Add a filterUniquePrecursorMz method
jorainer opened this issue · 4 comments
Add a filtering function filterUniquePrecursorMz
that reduces a Spectra
object selecting for groups of spectra with similar precursor m/z (given ppm
and tolerance
) the one with the highest precursor intensity.
Could you elaborate on the difference with filterPrecursorMz()
. I understand that with this new method, you in addition want the one with the highest precursor intensity... but can't this be done in another way, or about a function that does that (say filterPrecursorMaxIntensity()
).
In other words, we have a function that does something similar... couldn't we offer a generic tools to use in combination of what we already have?
filterPrecursorMzValues
and filterPrecursorMzRange
take target m/z values to filter (the first allows to keep spectra with matching precursor m/z, the second spectra within a specified m/z range.

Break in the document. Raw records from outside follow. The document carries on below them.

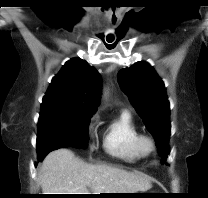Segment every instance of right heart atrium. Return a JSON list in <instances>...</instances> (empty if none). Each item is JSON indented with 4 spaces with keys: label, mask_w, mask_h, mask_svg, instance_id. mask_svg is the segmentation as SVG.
<instances>
[{
    "label": "right heart atrium",
    "mask_w": 208,
    "mask_h": 198,
    "mask_svg": "<svg viewBox=\"0 0 208 198\" xmlns=\"http://www.w3.org/2000/svg\"><path fill=\"white\" fill-rule=\"evenodd\" d=\"M96 119H97L96 116L92 117L89 124H88V132H89L90 135L93 134Z\"/></svg>",
    "instance_id": "d8ad5b80"
}]
</instances>
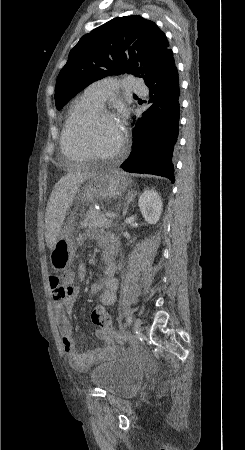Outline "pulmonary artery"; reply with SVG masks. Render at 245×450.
<instances>
[{
    "label": "pulmonary artery",
    "mask_w": 245,
    "mask_h": 450,
    "mask_svg": "<svg viewBox=\"0 0 245 450\" xmlns=\"http://www.w3.org/2000/svg\"><path fill=\"white\" fill-rule=\"evenodd\" d=\"M122 84L127 93H140L145 84L133 76H123L120 80L107 77L87 86L84 95L96 105L102 106L109 97L118 93V84Z\"/></svg>",
    "instance_id": "obj_1"
}]
</instances>
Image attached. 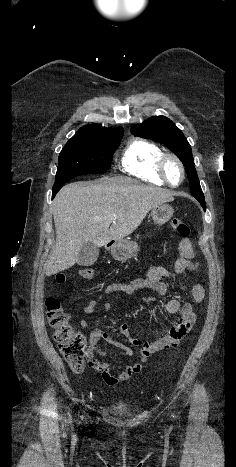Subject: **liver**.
<instances>
[{
	"instance_id": "liver-1",
	"label": "liver",
	"mask_w": 236,
	"mask_h": 467,
	"mask_svg": "<svg viewBox=\"0 0 236 467\" xmlns=\"http://www.w3.org/2000/svg\"><path fill=\"white\" fill-rule=\"evenodd\" d=\"M174 200L169 190L130 178H109L64 186L53 201L56 244L44 270L46 276L72 267L81 247H97L131 234L155 206ZM115 215L111 220L109 216Z\"/></svg>"
}]
</instances>
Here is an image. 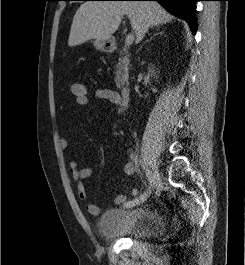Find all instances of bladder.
Listing matches in <instances>:
<instances>
[{"label":"bladder","mask_w":245,"mask_h":265,"mask_svg":"<svg viewBox=\"0 0 245 265\" xmlns=\"http://www.w3.org/2000/svg\"><path fill=\"white\" fill-rule=\"evenodd\" d=\"M97 229L103 236L142 240L159 236L164 230V225L151 209L109 208L100 214Z\"/></svg>","instance_id":"bladder-1"}]
</instances>
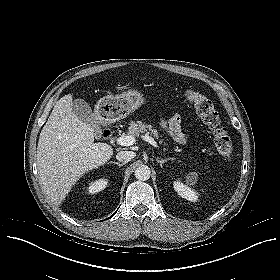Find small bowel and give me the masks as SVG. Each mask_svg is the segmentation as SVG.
Segmentation results:
<instances>
[{
    "mask_svg": "<svg viewBox=\"0 0 280 280\" xmlns=\"http://www.w3.org/2000/svg\"><path fill=\"white\" fill-rule=\"evenodd\" d=\"M160 125L176 142L185 143L186 136L181 130V118L178 114L168 120H161Z\"/></svg>",
    "mask_w": 280,
    "mask_h": 280,
    "instance_id": "c3829d8e",
    "label": "small bowel"
}]
</instances>
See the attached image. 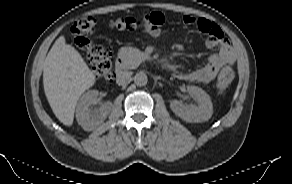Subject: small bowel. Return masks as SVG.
Returning a JSON list of instances; mask_svg holds the SVG:
<instances>
[{"instance_id":"small-bowel-1","label":"small bowel","mask_w":292,"mask_h":184,"mask_svg":"<svg viewBox=\"0 0 292 184\" xmlns=\"http://www.w3.org/2000/svg\"><path fill=\"white\" fill-rule=\"evenodd\" d=\"M162 18L164 22L163 14L155 12ZM183 23L186 25H196L202 32L207 35L205 45L209 49L216 48L217 52L212 54L207 63L196 70L184 73H178L176 76L185 81L210 83L213 81L224 66H231L236 61V54L231 46L229 40L225 37L221 28L214 22L206 18H196L192 15H184ZM161 30L155 36H159Z\"/></svg>"}]
</instances>
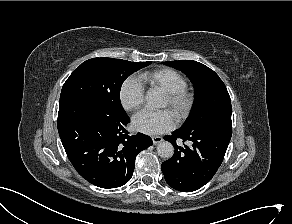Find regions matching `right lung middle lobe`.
Wrapping results in <instances>:
<instances>
[{
    "mask_svg": "<svg viewBox=\"0 0 292 224\" xmlns=\"http://www.w3.org/2000/svg\"><path fill=\"white\" fill-rule=\"evenodd\" d=\"M152 62L92 58L75 69L63 85L60 101L80 99L110 114H125L120 89L125 79Z\"/></svg>",
    "mask_w": 292,
    "mask_h": 224,
    "instance_id": "obj_1",
    "label": "right lung middle lobe"
}]
</instances>
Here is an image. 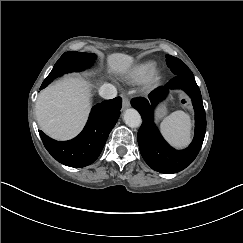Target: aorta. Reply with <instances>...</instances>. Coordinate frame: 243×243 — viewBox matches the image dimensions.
I'll return each instance as SVG.
<instances>
[{
    "instance_id": "762f6f07",
    "label": "aorta",
    "mask_w": 243,
    "mask_h": 243,
    "mask_svg": "<svg viewBox=\"0 0 243 243\" xmlns=\"http://www.w3.org/2000/svg\"><path fill=\"white\" fill-rule=\"evenodd\" d=\"M124 121L129 128L137 129L142 125L141 115L135 109H128L124 114Z\"/></svg>"
}]
</instances>
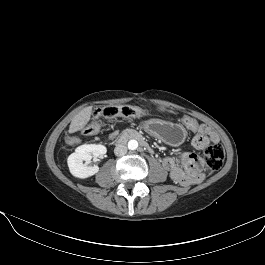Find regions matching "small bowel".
I'll use <instances>...</instances> for the list:
<instances>
[{
  "instance_id": "small-bowel-1",
  "label": "small bowel",
  "mask_w": 265,
  "mask_h": 265,
  "mask_svg": "<svg viewBox=\"0 0 265 265\" xmlns=\"http://www.w3.org/2000/svg\"><path fill=\"white\" fill-rule=\"evenodd\" d=\"M197 128H189L197 134L192 139L196 149H203L209 144L218 142L217 134L207 125L197 123ZM118 131L109 133V138L114 139ZM163 167L169 172L174 182L182 186L201 183L205 179L200 158L191 152L182 153L178 158L168 156L163 160Z\"/></svg>"
}]
</instances>
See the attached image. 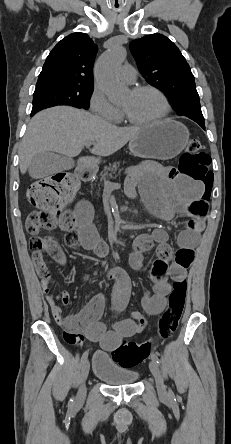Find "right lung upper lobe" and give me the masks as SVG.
Returning <instances> with one entry per match:
<instances>
[{
    "label": "right lung upper lobe",
    "mask_w": 231,
    "mask_h": 444,
    "mask_svg": "<svg viewBox=\"0 0 231 444\" xmlns=\"http://www.w3.org/2000/svg\"><path fill=\"white\" fill-rule=\"evenodd\" d=\"M97 45L85 33H72L48 55L36 87L52 84L93 86V62Z\"/></svg>",
    "instance_id": "cb5924a9"
}]
</instances>
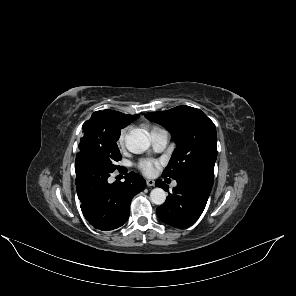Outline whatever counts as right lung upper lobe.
<instances>
[{"label":"right lung upper lobe","instance_id":"1","mask_svg":"<svg viewBox=\"0 0 296 296\" xmlns=\"http://www.w3.org/2000/svg\"><path fill=\"white\" fill-rule=\"evenodd\" d=\"M137 117L138 115H128L113 110L96 111L84 123L83 129L86 132H94L96 130L107 131L118 125L126 127Z\"/></svg>","mask_w":296,"mask_h":296}]
</instances>
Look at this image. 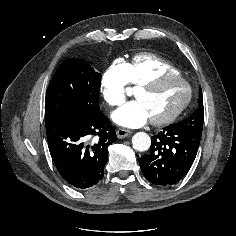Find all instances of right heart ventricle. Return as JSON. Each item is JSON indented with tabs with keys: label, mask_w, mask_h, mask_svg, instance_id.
Returning <instances> with one entry per match:
<instances>
[{
	"label": "right heart ventricle",
	"mask_w": 236,
	"mask_h": 236,
	"mask_svg": "<svg viewBox=\"0 0 236 236\" xmlns=\"http://www.w3.org/2000/svg\"><path fill=\"white\" fill-rule=\"evenodd\" d=\"M127 66V82L136 87L161 74H179L169 61L149 53L135 56Z\"/></svg>",
	"instance_id": "1"
}]
</instances>
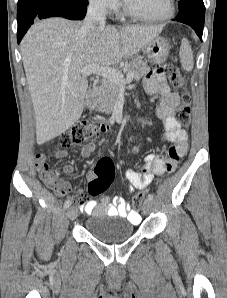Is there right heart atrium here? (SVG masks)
<instances>
[{
    "instance_id": "right-heart-atrium-1",
    "label": "right heart atrium",
    "mask_w": 227,
    "mask_h": 298,
    "mask_svg": "<svg viewBox=\"0 0 227 298\" xmlns=\"http://www.w3.org/2000/svg\"><path fill=\"white\" fill-rule=\"evenodd\" d=\"M90 3L98 10L103 12H112L118 8L117 0H89Z\"/></svg>"
}]
</instances>
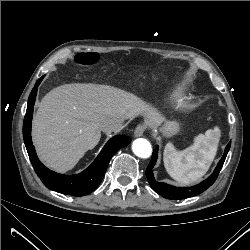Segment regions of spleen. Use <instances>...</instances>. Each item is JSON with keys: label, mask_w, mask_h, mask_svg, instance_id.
Returning a JSON list of instances; mask_svg holds the SVG:
<instances>
[{"label": "spleen", "mask_w": 250, "mask_h": 250, "mask_svg": "<svg viewBox=\"0 0 250 250\" xmlns=\"http://www.w3.org/2000/svg\"><path fill=\"white\" fill-rule=\"evenodd\" d=\"M219 129L206 131L194 139L193 145L178 151L172 143L164 149V165L168 174L182 184L199 180L211 166L217 152Z\"/></svg>", "instance_id": "obj_1"}]
</instances>
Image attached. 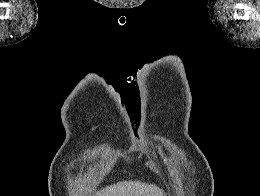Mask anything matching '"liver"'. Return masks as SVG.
I'll use <instances>...</instances> for the list:
<instances>
[{
    "mask_svg": "<svg viewBox=\"0 0 260 196\" xmlns=\"http://www.w3.org/2000/svg\"><path fill=\"white\" fill-rule=\"evenodd\" d=\"M95 196H166V194L154 184L129 180V182H117L113 186H107L96 192Z\"/></svg>",
    "mask_w": 260,
    "mask_h": 196,
    "instance_id": "obj_1",
    "label": "liver"
}]
</instances>
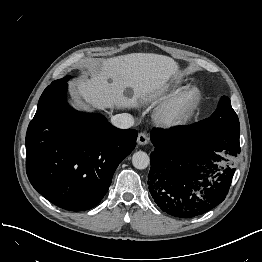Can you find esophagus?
Masks as SVG:
<instances>
[{
	"instance_id": "1",
	"label": "esophagus",
	"mask_w": 262,
	"mask_h": 262,
	"mask_svg": "<svg viewBox=\"0 0 262 262\" xmlns=\"http://www.w3.org/2000/svg\"><path fill=\"white\" fill-rule=\"evenodd\" d=\"M137 142L139 145H146L149 142V137L146 133L141 132L137 137Z\"/></svg>"
}]
</instances>
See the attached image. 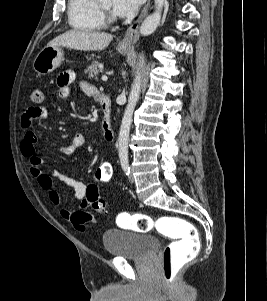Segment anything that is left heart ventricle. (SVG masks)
I'll list each match as a JSON object with an SVG mask.
<instances>
[{
	"label": "left heart ventricle",
	"mask_w": 267,
	"mask_h": 301,
	"mask_svg": "<svg viewBox=\"0 0 267 301\" xmlns=\"http://www.w3.org/2000/svg\"><path fill=\"white\" fill-rule=\"evenodd\" d=\"M102 7H104L109 12L111 11L112 0H99Z\"/></svg>",
	"instance_id": "b2bd125f"
}]
</instances>
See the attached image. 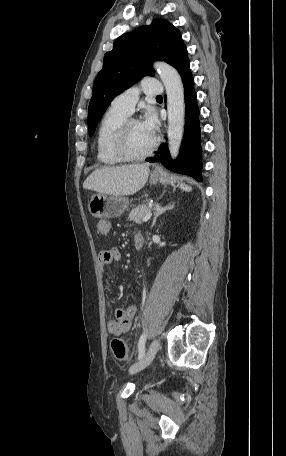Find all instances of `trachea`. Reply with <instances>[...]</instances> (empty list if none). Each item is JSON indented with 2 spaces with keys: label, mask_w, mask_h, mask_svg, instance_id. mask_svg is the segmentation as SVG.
Returning <instances> with one entry per match:
<instances>
[{
  "label": "trachea",
  "mask_w": 286,
  "mask_h": 456,
  "mask_svg": "<svg viewBox=\"0 0 286 456\" xmlns=\"http://www.w3.org/2000/svg\"><path fill=\"white\" fill-rule=\"evenodd\" d=\"M156 98H162V96H161V95H158V96H156Z\"/></svg>",
  "instance_id": "trachea-1"
}]
</instances>
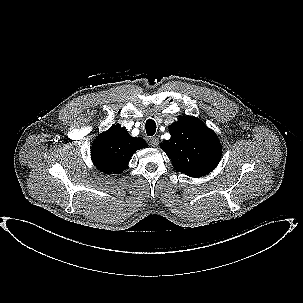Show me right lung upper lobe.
<instances>
[{"label":"right lung upper lobe","instance_id":"1","mask_svg":"<svg viewBox=\"0 0 303 303\" xmlns=\"http://www.w3.org/2000/svg\"><path fill=\"white\" fill-rule=\"evenodd\" d=\"M147 146L144 139L131 137L124 128L114 125L96 137L92 144L91 157L93 164L101 172L120 174L128 168L134 152Z\"/></svg>","mask_w":303,"mask_h":303}]
</instances>
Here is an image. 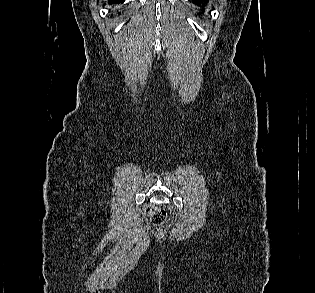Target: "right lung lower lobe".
<instances>
[{"label": "right lung lower lobe", "mask_w": 315, "mask_h": 293, "mask_svg": "<svg viewBox=\"0 0 315 293\" xmlns=\"http://www.w3.org/2000/svg\"><path fill=\"white\" fill-rule=\"evenodd\" d=\"M124 0H109V3H122Z\"/></svg>", "instance_id": "98d812e1"}]
</instances>
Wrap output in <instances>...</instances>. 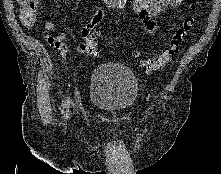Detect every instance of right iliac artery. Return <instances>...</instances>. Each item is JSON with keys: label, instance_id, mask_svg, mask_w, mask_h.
Returning a JSON list of instances; mask_svg holds the SVG:
<instances>
[{"label": "right iliac artery", "instance_id": "right-iliac-artery-1", "mask_svg": "<svg viewBox=\"0 0 221 174\" xmlns=\"http://www.w3.org/2000/svg\"><path fill=\"white\" fill-rule=\"evenodd\" d=\"M68 108H69V98L65 100L63 105V114L65 118L68 117Z\"/></svg>", "mask_w": 221, "mask_h": 174}]
</instances>
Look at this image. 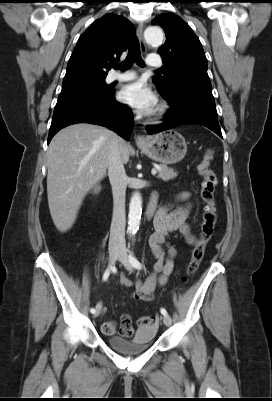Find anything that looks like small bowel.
<instances>
[{
    "mask_svg": "<svg viewBox=\"0 0 272 401\" xmlns=\"http://www.w3.org/2000/svg\"><path fill=\"white\" fill-rule=\"evenodd\" d=\"M189 197L188 193H182L180 199L186 201ZM191 206L185 203L175 209H172L171 204L161 206L154 218L155 232L149 238V245L157 258L154 265V271L144 281L137 280L133 282L124 274L120 276V284L123 287L135 286L136 290L131 295V300L134 301H151L156 288L167 282L169 275L174 267V260L177 255L176 248L167 242L168 235L172 233L182 234L187 243L194 245L198 242L197 237L192 233L187 222ZM100 311L102 305H97ZM146 329H156L155 325H139L135 329L132 325L131 317L124 313L120 319V327L117 330V323L114 320H108L103 323V332L106 335H114L117 332L125 338H132Z\"/></svg>",
    "mask_w": 272,
    "mask_h": 401,
    "instance_id": "c3829d8e",
    "label": "small bowel"
}]
</instances>
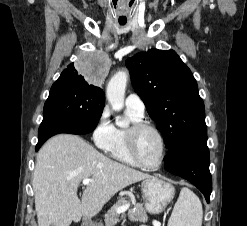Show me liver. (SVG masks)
I'll return each instance as SVG.
<instances>
[{
  "label": "liver",
  "instance_id": "obj_1",
  "mask_svg": "<svg viewBox=\"0 0 247 226\" xmlns=\"http://www.w3.org/2000/svg\"><path fill=\"white\" fill-rule=\"evenodd\" d=\"M151 178L118 163L76 135L61 134L49 139L36 157L32 186L38 226H69L82 217L90 219L123 188ZM83 179H92L83 191Z\"/></svg>",
  "mask_w": 247,
  "mask_h": 226
}]
</instances>
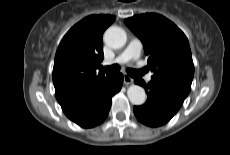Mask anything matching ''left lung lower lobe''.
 Masks as SVG:
<instances>
[{"mask_svg":"<svg viewBox=\"0 0 230 155\" xmlns=\"http://www.w3.org/2000/svg\"><path fill=\"white\" fill-rule=\"evenodd\" d=\"M134 82L147 88V101L142 106L133 108L136 118L144 125L158 127L166 124L180 109L185 98L150 81L141 79Z\"/></svg>","mask_w":230,"mask_h":155,"instance_id":"left-lung-lower-lobe-1","label":"left lung lower lobe"}]
</instances>
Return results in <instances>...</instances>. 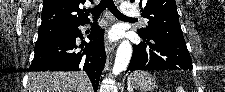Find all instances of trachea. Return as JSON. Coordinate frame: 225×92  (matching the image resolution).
Instances as JSON below:
<instances>
[{
  "label": "trachea",
  "mask_w": 225,
  "mask_h": 92,
  "mask_svg": "<svg viewBox=\"0 0 225 92\" xmlns=\"http://www.w3.org/2000/svg\"><path fill=\"white\" fill-rule=\"evenodd\" d=\"M106 8H108L116 18L128 19L124 14H122L117 9L113 0H101L100 3L95 8L89 9V12H91L94 18H97L100 15V13Z\"/></svg>",
  "instance_id": "3493384b"
}]
</instances>
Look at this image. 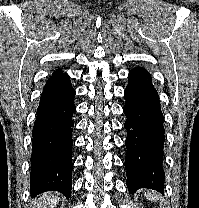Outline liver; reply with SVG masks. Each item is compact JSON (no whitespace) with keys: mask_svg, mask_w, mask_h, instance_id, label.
<instances>
[{"mask_svg":"<svg viewBox=\"0 0 199 208\" xmlns=\"http://www.w3.org/2000/svg\"><path fill=\"white\" fill-rule=\"evenodd\" d=\"M60 197L57 193H46L40 196L39 203H37V208H49L51 204L52 207L56 205Z\"/></svg>","mask_w":199,"mask_h":208,"instance_id":"liver-1","label":"liver"}]
</instances>
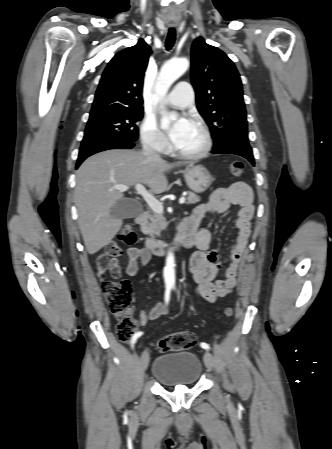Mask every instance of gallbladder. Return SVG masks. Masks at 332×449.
I'll return each instance as SVG.
<instances>
[{"mask_svg":"<svg viewBox=\"0 0 332 449\" xmlns=\"http://www.w3.org/2000/svg\"><path fill=\"white\" fill-rule=\"evenodd\" d=\"M142 212L140 204L132 198H123L111 208V215L115 218L126 219L138 216Z\"/></svg>","mask_w":332,"mask_h":449,"instance_id":"obj_1","label":"gallbladder"}]
</instances>
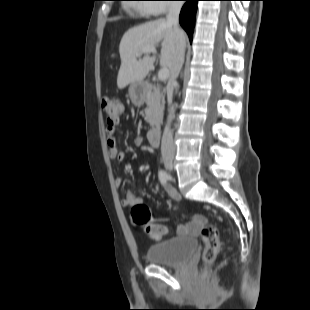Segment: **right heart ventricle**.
Masks as SVG:
<instances>
[{
	"mask_svg": "<svg viewBox=\"0 0 310 310\" xmlns=\"http://www.w3.org/2000/svg\"><path fill=\"white\" fill-rule=\"evenodd\" d=\"M149 5H143L139 8V11L144 15H153L151 8L148 7Z\"/></svg>",
	"mask_w": 310,
	"mask_h": 310,
	"instance_id": "1",
	"label": "right heart ventricle"
}]
</instances>
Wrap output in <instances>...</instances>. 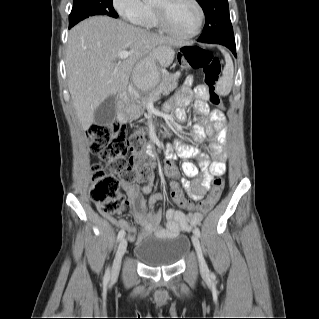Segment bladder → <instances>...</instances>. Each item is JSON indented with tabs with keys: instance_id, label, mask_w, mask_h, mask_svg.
Listing matches in <instances>:
<instances>
[{
	"instance_id": "obj_1",
	"label": "bladder",
	"mask_w": 319,
	"mask_h": 319,
	"mask_svg": "<svg viewBox=\"0 0 319 319\" xmlns=\"http://www.w3.org/2000/svg\"><path fill=\"white\" fill-rule=\"evenodd\" d=\"M188 235L177 234L170 237L147 235L134 247V256L148 267L174 265L190 251Z\"/></svg>"
}]
</instances>
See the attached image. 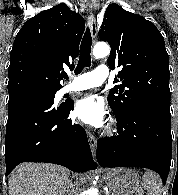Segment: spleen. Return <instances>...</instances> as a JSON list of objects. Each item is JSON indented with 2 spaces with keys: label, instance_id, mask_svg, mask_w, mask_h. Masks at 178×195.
<instances>
[{
  "label": "spleen",
  "instance_id": "3e777b00",
  "mask_svg": "<svg viewBox=\"0 0 178 195\" xmlns=\"http://www.w3.org/2000/svg\"><path fill=\"white\" fill-rule=\"evenodd\" d=\"M141 184L148 192V195H161L162 182L156 173L147 171L142 178Z\"/></svg>",
  "mask_w": 178,
  "mask_h": 195
}]
</instances>
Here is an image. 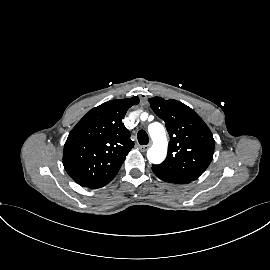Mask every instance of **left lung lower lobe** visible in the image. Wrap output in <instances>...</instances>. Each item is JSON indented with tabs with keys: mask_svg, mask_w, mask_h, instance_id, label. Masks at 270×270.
Instances as JSON below:
<instances>
[{
	"mask_svg": "<svg viewBox=\"0 0 270 270\" xmlns=\"http://www.w3.org/2000/svg\"><path fill=\"white\" fill-rule=\"evenodd\" d=\"M152 170L158 178H160L161 180L166 181V182L176 183V184H187V183L191 182V180H189L183 176H180V175L161 171V170H158L154 167H152Z\"/></svg>",
	"mask_w": 270,
	"mask_h": 270,
	"instance_id": "left-lung-lower-lobe-1",
	"label": "left lung lower lobe"
}]
</instances>
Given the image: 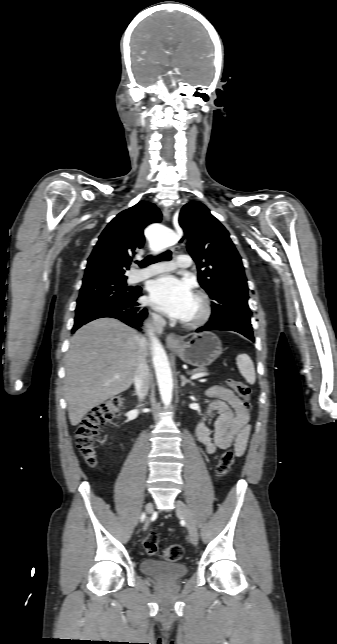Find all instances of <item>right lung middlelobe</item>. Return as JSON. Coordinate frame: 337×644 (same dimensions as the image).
<instances>
[{
    "label": "right lung middle lobe",
    "mask_w": 337,
    "mask_h": 644,
    "mask_svg": "<svg viewBox=\"0 0 337 644\" xmlns=\"http://www.w3.org/2000/svg\"><path fill=\"white\" fill-rule=\"evenodd\" d=\"M137 293L138 288L127 287L126 277L83 281L75 311L124 302Z\"/></svg>",
    "instance_id": "1"
}]
</instances>
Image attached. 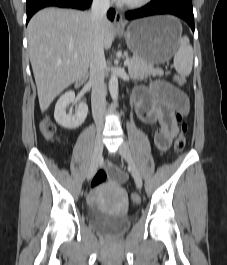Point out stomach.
<instances>
[{
	"label": "stomach",
	"instance_id": "stomach-1",
	"mask_svg": "<svg viewBox=\"0 0 227 265\" xmlns=\"http://www.w3.org/2000/svg\"><path fill=\"white\" fill-rule=\"evenodd\" d=\"M182 27L173 16L163 15L133 21L126 31L119 30L133 55L146 64H161L176 52Z\"/></svg>",
	"mask_w": 227,
	"mask_h": 265
}]
</instances>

What I would like to have here is: assuming that fragment spectra were generated from the same ions (thus the spectra have similar precursor m/z values), select for each set the fragment spectrum with the highest precursor intensity. So, basically, I don't know the precursor m/z beforehand (like I would with the filterPrecursorMzValues
) but want to reduce the Spectra
to unique spectra/precursor m/z.
so, the definition of the method would be:
setMethod("filterPrecursorMaxIntensity", "Spectra", function(object, ppm = 10, tolerance = 0))
and the function internally would use the MsCoreUtils::group
function to group the spectra based on their precursor m/z values (given ppm
and tolerance
) and for each group return the one spectrum with the highest precursor intensity.
I hope I explained it well enough...
Ok, thank. Now that I realise that you don't have the precursor MZ values beforehand, it makes more sense. Please, go ahead :-)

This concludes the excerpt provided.